Source data:

++++

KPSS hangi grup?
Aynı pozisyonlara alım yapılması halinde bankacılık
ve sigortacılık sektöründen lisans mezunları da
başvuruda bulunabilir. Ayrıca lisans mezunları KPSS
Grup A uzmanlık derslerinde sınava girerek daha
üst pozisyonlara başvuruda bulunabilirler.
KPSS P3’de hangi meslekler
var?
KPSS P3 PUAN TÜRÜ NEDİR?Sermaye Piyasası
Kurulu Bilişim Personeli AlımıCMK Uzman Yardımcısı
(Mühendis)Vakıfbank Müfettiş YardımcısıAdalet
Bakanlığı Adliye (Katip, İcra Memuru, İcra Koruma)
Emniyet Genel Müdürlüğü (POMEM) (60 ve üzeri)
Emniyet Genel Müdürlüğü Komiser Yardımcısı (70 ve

++++

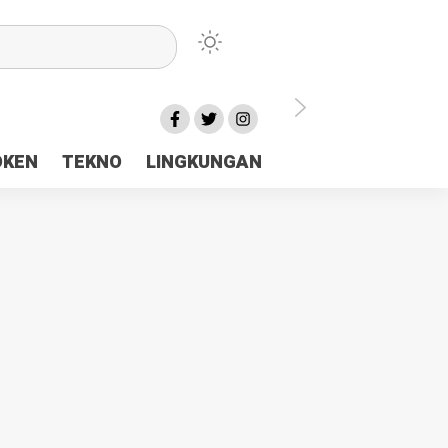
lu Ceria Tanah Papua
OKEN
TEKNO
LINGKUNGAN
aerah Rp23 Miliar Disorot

++++

ACTIVITY
From the lines above, copy those that contain the word "başvuruda".

RESPONSE TO THIS EXERCISE
başvuruda bulunabilir. Ayrıca lisans mezunları KPSS
üst pozisyonlara başvuruda bulunabilirler.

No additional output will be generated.